REQUIREMENT:
Taking the line with "หลักระดับ 15kV และเอาต์พุตรอง" as the first and the line with "12470V เป็นแรงดันไฟฟ้าการใช้งาน 480Y/277V" as the last, set down exactly every line in that range from the entries below, and no more.

::: RECORDS SHOWN :::

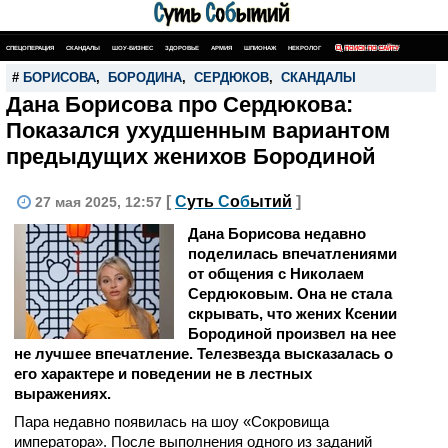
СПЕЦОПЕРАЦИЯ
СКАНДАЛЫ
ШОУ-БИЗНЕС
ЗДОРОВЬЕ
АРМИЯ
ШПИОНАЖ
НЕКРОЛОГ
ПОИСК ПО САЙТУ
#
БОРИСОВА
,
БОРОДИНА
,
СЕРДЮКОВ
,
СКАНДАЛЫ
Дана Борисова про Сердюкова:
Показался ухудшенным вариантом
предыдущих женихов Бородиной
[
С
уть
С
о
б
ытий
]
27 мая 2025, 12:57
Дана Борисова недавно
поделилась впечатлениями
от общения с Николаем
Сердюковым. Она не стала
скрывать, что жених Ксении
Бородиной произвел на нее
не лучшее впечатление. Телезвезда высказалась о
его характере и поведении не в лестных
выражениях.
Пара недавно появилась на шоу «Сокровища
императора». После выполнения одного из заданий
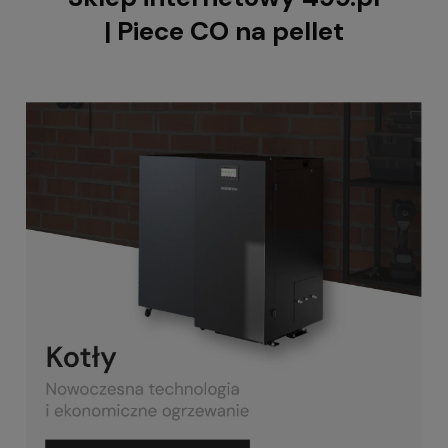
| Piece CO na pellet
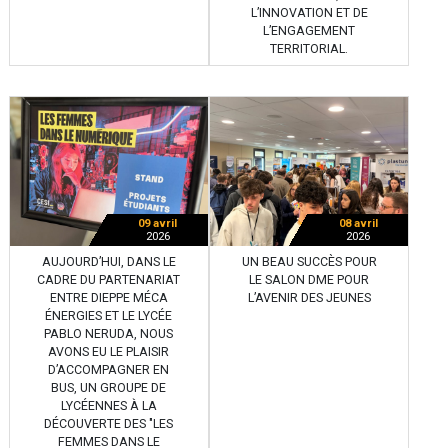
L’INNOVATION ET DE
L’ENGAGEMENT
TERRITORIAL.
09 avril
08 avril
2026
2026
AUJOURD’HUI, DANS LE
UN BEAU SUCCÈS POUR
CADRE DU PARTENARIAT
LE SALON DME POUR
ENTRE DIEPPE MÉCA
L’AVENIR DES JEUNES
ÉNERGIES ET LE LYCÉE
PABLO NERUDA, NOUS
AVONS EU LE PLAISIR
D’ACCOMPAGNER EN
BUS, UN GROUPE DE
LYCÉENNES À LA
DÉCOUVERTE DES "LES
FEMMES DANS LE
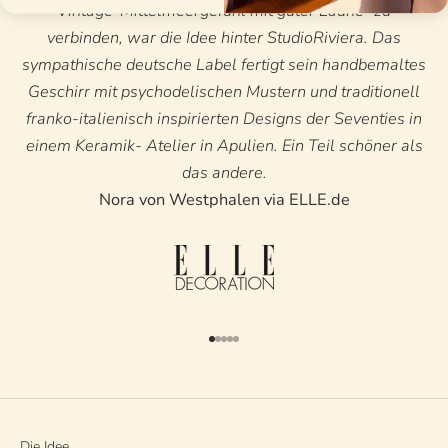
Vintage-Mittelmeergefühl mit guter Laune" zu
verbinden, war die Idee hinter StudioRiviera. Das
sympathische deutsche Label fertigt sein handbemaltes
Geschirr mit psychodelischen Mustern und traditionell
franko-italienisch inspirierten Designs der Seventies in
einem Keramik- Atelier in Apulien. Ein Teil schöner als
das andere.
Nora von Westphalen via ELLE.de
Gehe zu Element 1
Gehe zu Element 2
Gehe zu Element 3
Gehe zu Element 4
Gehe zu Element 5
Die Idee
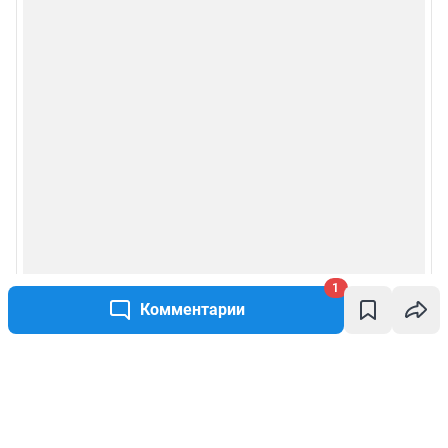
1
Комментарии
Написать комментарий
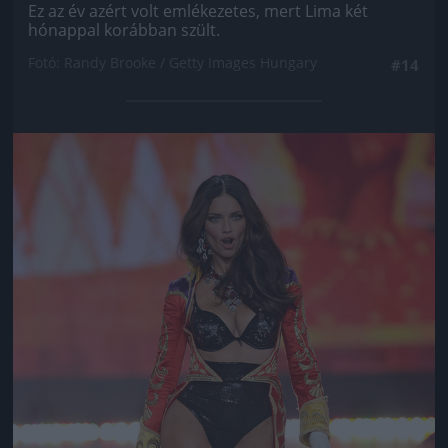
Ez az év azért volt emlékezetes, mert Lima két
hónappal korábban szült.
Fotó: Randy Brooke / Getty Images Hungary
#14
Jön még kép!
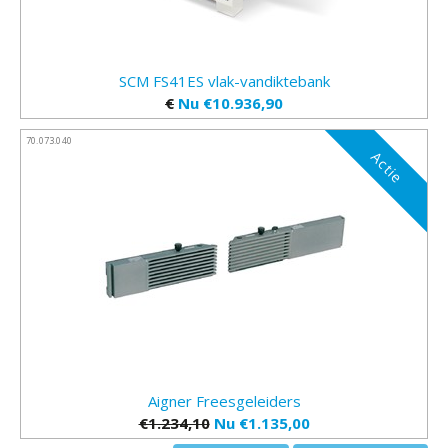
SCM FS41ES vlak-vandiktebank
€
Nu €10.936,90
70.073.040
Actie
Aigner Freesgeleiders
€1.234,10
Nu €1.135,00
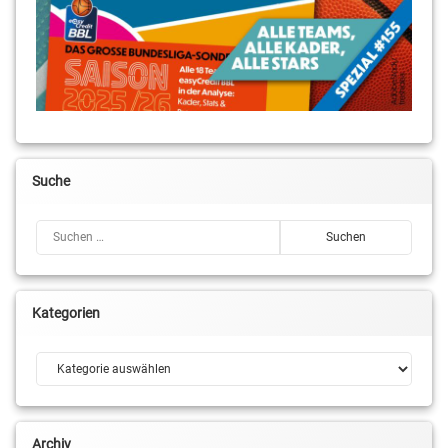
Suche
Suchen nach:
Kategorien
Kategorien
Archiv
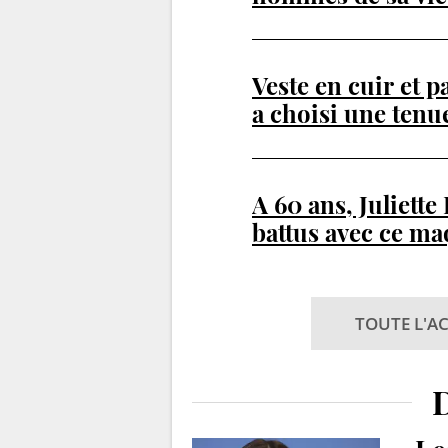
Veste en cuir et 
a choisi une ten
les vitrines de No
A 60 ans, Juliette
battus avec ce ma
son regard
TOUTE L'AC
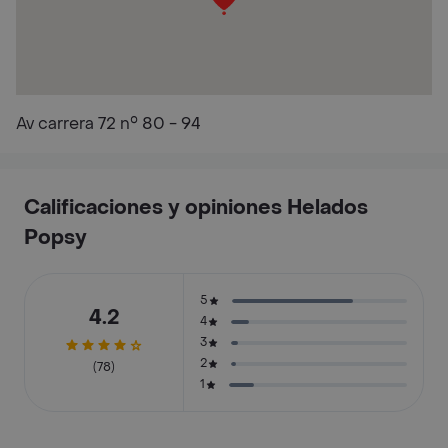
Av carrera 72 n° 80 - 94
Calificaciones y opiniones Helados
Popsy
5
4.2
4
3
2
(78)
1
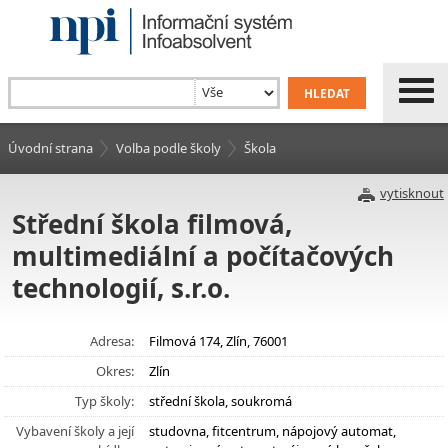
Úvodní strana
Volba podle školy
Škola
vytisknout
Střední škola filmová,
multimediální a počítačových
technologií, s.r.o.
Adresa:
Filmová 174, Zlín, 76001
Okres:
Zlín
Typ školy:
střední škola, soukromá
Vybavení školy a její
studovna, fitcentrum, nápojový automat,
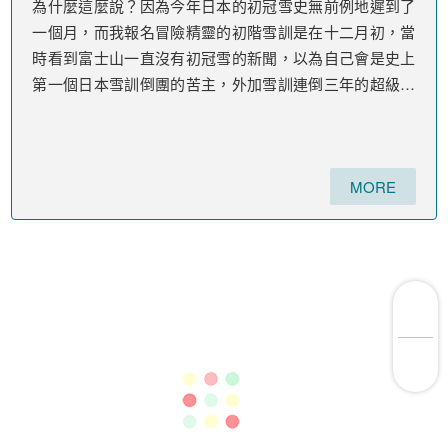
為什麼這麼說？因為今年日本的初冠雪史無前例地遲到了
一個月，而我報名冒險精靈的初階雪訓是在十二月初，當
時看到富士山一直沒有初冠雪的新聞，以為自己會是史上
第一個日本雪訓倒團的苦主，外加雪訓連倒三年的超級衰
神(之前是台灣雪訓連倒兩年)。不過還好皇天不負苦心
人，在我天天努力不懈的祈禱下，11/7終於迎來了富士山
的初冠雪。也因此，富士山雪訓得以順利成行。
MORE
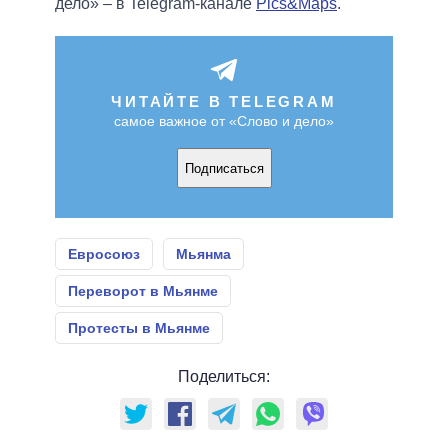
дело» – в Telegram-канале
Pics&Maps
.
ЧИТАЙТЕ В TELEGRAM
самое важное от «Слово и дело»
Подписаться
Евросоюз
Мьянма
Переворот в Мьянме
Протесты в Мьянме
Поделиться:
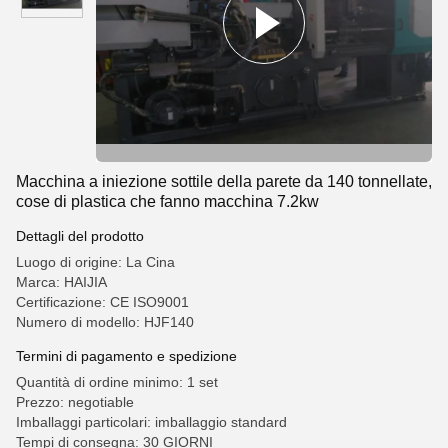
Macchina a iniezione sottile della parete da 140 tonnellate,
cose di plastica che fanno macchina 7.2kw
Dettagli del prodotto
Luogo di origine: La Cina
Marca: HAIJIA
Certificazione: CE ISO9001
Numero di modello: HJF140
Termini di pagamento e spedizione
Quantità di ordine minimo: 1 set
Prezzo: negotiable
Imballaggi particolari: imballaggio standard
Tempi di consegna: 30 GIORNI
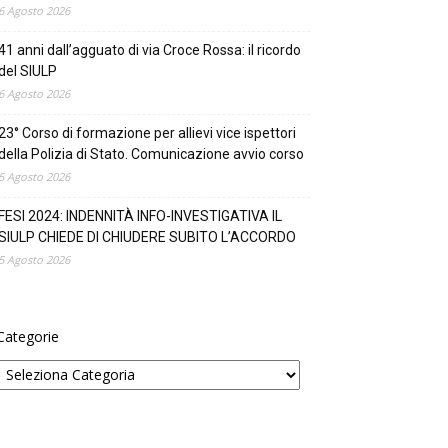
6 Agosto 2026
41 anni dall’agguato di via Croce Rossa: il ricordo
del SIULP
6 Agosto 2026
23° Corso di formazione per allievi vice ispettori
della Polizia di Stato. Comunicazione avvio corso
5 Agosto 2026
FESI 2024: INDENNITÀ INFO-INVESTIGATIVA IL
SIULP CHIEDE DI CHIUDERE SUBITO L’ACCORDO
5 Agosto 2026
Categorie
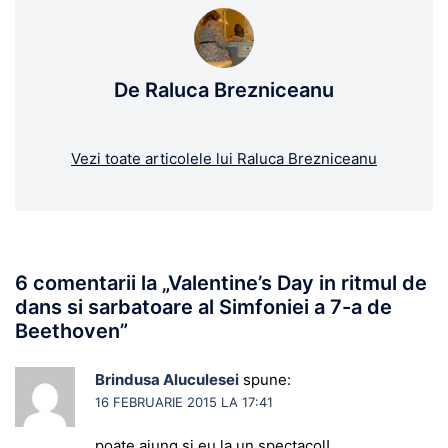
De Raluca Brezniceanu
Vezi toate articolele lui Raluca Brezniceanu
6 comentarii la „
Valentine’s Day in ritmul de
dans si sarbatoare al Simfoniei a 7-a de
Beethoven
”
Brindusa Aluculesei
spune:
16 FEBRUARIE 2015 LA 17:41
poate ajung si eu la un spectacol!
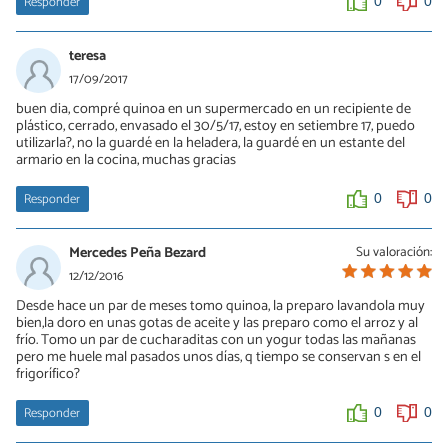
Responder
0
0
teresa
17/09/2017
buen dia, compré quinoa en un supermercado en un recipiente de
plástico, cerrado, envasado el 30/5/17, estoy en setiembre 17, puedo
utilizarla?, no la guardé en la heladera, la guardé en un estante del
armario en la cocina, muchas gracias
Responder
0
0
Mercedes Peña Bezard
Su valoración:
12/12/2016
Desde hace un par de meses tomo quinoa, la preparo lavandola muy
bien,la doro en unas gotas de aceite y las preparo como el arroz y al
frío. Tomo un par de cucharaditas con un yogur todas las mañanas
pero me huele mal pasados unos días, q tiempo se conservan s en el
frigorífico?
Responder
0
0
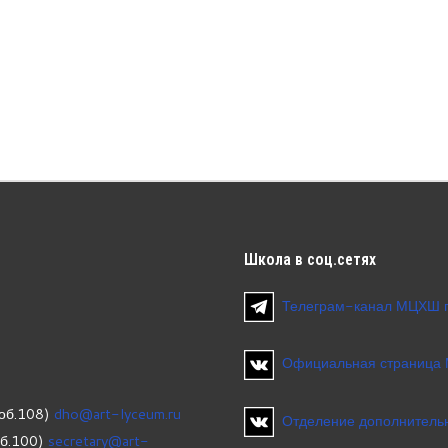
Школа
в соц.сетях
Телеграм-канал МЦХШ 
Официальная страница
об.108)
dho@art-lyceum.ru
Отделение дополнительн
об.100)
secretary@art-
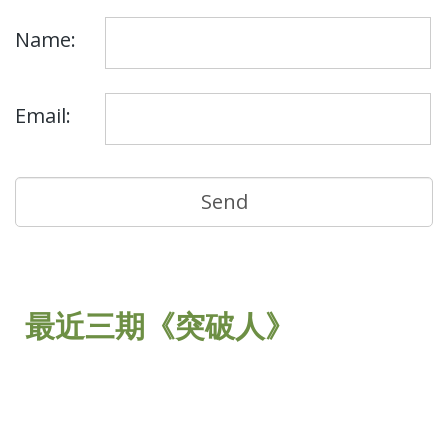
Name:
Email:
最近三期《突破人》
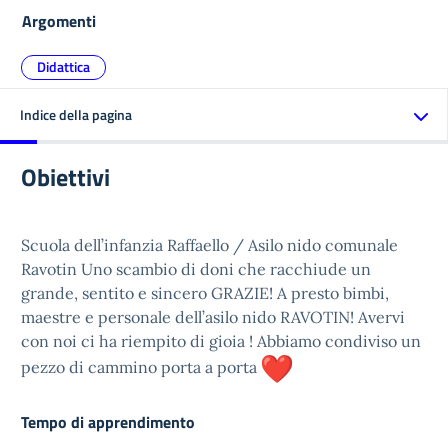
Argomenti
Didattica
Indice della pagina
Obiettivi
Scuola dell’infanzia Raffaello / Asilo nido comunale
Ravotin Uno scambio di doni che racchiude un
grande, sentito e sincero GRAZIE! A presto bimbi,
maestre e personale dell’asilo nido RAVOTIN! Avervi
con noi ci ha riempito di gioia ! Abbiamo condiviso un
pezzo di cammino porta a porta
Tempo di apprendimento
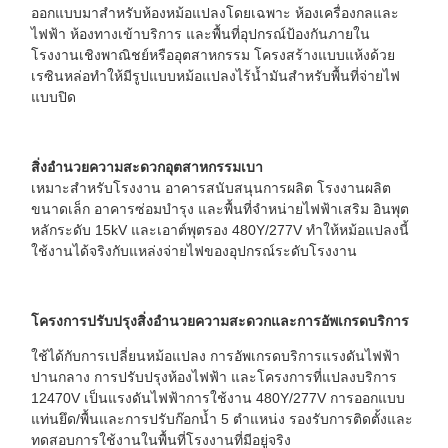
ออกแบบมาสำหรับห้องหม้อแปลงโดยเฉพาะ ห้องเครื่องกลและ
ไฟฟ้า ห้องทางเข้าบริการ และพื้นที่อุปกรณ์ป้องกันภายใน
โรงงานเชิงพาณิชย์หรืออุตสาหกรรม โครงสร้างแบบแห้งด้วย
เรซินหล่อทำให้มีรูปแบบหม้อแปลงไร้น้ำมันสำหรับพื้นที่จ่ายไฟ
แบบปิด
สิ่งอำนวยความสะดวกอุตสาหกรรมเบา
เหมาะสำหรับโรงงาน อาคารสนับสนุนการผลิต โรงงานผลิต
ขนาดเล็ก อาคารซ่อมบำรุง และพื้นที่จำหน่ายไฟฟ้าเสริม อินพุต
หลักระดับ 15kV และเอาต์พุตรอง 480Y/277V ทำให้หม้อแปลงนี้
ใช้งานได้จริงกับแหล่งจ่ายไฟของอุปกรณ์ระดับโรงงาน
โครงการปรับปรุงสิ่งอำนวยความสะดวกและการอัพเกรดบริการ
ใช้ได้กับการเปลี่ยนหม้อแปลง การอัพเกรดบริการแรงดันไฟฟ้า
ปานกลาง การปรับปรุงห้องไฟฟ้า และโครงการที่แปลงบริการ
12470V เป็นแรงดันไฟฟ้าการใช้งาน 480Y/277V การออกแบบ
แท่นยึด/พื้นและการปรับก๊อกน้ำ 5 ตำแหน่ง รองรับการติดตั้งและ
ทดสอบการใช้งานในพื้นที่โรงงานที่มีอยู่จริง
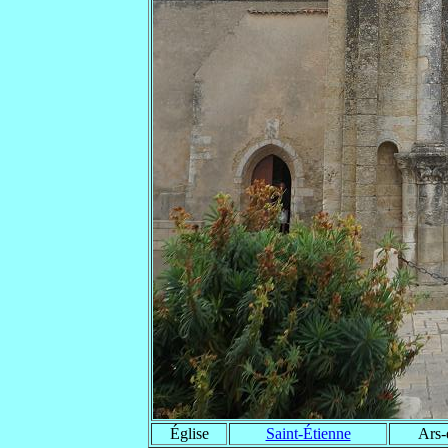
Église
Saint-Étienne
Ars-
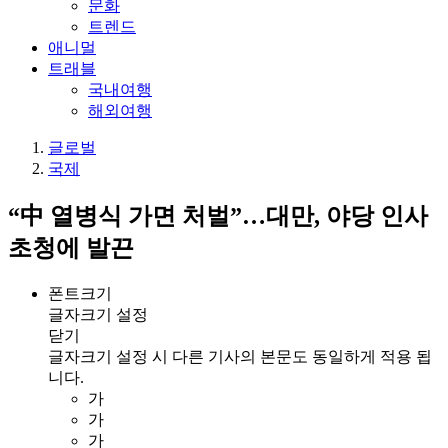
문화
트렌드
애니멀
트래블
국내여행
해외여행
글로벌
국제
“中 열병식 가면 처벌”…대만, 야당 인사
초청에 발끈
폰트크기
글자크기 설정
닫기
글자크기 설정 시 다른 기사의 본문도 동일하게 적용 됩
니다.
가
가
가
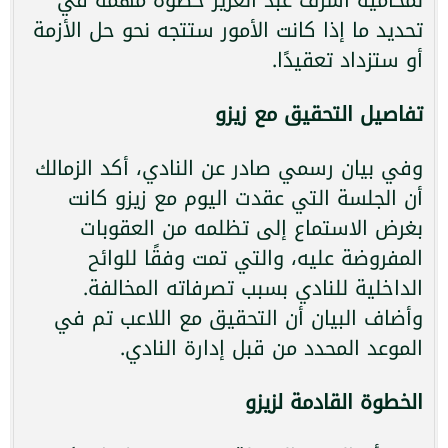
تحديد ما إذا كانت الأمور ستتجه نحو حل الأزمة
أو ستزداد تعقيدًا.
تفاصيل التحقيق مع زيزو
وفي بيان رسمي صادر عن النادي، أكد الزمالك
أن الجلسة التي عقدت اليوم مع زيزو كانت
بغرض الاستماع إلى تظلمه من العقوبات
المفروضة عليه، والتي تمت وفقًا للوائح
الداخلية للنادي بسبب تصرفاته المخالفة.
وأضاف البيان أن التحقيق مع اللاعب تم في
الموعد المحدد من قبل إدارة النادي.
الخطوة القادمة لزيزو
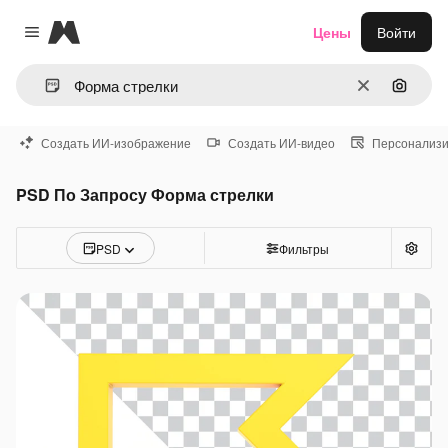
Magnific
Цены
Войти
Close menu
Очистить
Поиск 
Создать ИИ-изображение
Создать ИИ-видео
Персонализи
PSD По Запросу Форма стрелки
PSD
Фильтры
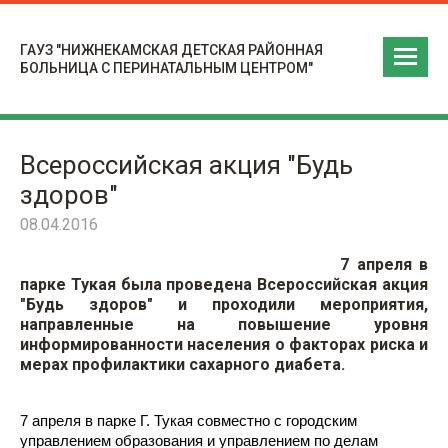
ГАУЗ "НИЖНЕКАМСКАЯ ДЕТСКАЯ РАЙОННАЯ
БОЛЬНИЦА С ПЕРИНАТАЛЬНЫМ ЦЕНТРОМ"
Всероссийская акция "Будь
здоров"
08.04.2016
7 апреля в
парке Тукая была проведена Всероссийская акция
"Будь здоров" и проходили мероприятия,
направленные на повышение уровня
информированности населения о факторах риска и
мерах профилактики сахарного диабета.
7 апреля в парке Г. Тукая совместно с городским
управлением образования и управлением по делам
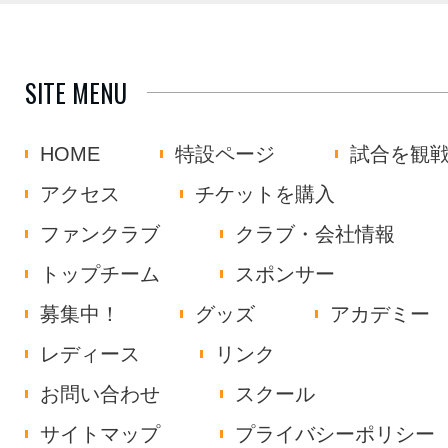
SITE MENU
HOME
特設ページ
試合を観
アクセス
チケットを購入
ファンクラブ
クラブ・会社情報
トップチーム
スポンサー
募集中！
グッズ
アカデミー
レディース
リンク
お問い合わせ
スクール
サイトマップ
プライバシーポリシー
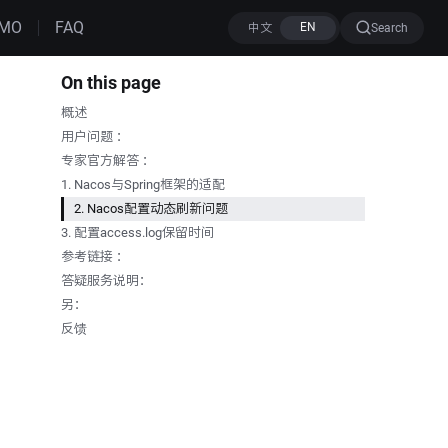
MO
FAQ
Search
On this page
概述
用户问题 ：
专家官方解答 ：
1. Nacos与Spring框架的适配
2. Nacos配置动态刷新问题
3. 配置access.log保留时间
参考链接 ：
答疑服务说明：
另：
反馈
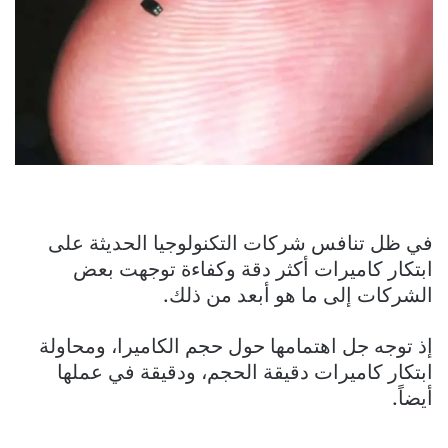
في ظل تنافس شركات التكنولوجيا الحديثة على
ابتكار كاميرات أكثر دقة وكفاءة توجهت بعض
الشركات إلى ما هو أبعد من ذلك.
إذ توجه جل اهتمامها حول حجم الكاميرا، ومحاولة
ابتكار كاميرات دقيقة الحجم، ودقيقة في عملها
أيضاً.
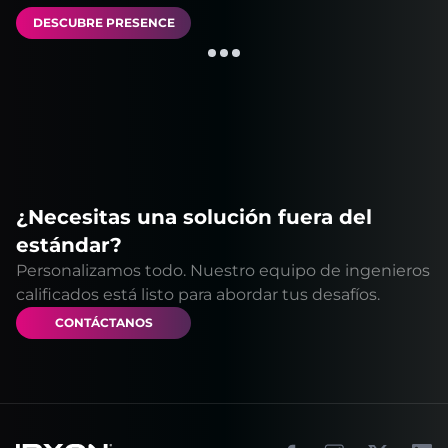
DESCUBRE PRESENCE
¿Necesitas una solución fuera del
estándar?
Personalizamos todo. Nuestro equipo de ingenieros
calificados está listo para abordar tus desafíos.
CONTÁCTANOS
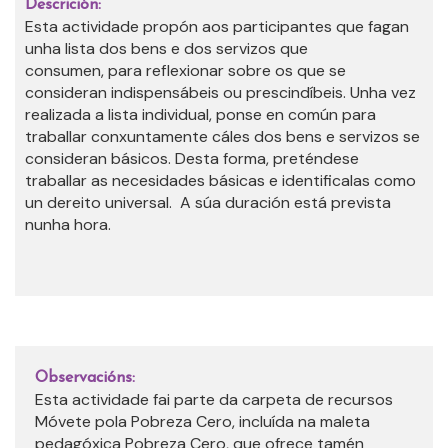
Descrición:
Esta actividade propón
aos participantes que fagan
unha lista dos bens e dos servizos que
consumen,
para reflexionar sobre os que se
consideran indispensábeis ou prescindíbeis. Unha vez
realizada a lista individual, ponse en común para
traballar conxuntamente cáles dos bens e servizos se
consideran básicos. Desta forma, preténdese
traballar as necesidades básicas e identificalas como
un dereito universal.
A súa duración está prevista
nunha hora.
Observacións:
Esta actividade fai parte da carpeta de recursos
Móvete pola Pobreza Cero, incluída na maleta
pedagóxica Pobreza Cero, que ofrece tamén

:::

SOLUTION TO THE EXERCISE:
หลักระดับ 15kV และเอาต์พุตรอง 480Y/277V ทำให้หม้อแปลงนี้
ใช้งานได้จริงกับแหล่งจ่ายไฟของอุปกรณ์ระดับโรงงาน
โครงการปรับปรุงสิ่งอำนวยความสะดวกและการอัพเกรดบริการ
ใช้ได้กับการเปลี่ยนหม้อแปลง การอัพเกรดบริการแรงดันไฟฟ้า
ปานกลาง การปรับปรุงห้องไฟฟ้า และโครงการที่แปลงบริการ
12470V เป็นแรงดันไฟฟ้าการใช้งาน 480Y/277V การออกแบบ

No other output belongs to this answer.